*Transcribed page contents*.
################
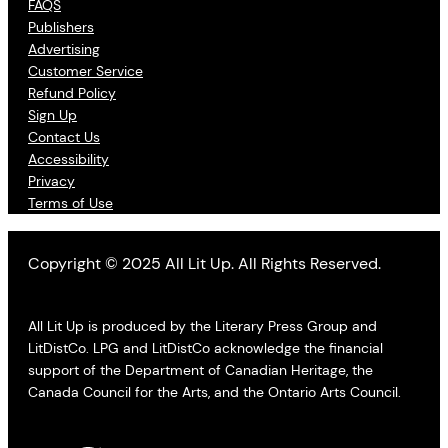
FAQS
Publishers
Advertising
Customer Service
Refund Policy
Sign Up
Contact Us
Accessibility
Privacy
Terms of Use
Copyright © 2025 All Lit Up. All Rights Reserved.
All Lit Up is produced by the Literary Press Group and
LitDistCo. LPG and LitDistCo acknowledge the financial
support of the Department of Canadian Heritage, the
Canada Council for the Arts, and the Ontario Arts Council.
################
*AIM OF THE EXERCISE*. Drop the pictures and reproduce the rest of the data above exactly.

*RESULT OF THIS EXERCISE*.
FAQS
Publishers
Advertising
Customer Service
Refund Policy
Sign Up
Contact Us
Accessibility
Privacy
Terms of Use
Copyright © 2025 All Lit Up. All Rights Reserved.
All Lit Up is produced by the Literary Press Group and
LitDistCo. LPG and LitDistCo acknowledge the financial
support of the Department of Canadian Heritage, the
Canada Council for the Arts, and the Ontario Arts Council.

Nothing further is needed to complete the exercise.